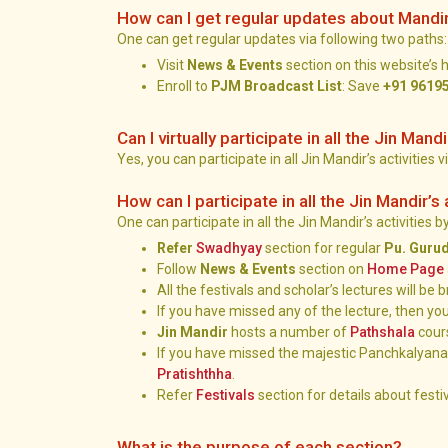
How can I get regular updates about Mandi
One can get regular updates via following two paths:
Visit
News & Events
section on this website’s
Enroll to
PJM Broadcast List
: Save
+91 9619
Can I virtually participate in all the Jin Mandi
Yes, you can participate in all Jin Mandir’s activities v
How can I participate in all the Jin Mandir’s 
One can participate in all the Jin Mandir’s activities 
Refer
Swadhyay
section for regular
Pu. Guru
Follow
News & Events
section on
Home Page
All the festivals and scholar’s lectures will b
If you have missed any of the lecture, then you
Jin Mandir
hosts a number of
Pathshala
cour
If you have missed the majestic Panchkalyanak
Pratishthha
.
Refer
Festivals
section for details about festiv
What is the purpose of each section?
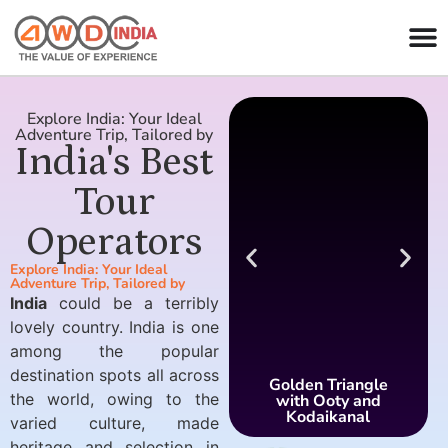
Explore India: Your Ideal
Adventure Trip, Tailored by
India's Best
Tour
Operators
Explore India: Your Ideal
Adventure Trip, Tailored by
India
could be a terribly
lovely country. India is one
among the popular
destination spots all across
Golden Triangle
the world, owing to the
with Ooty and
Kodaikanal
varied culture, made
heritage and selection in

_ _ _

▸ Assignment
Search the data for "section". Copy every matching line.

▸ Response
section on this website’s
section for regular
section on
section for details about festiv
What is the purpose of each section?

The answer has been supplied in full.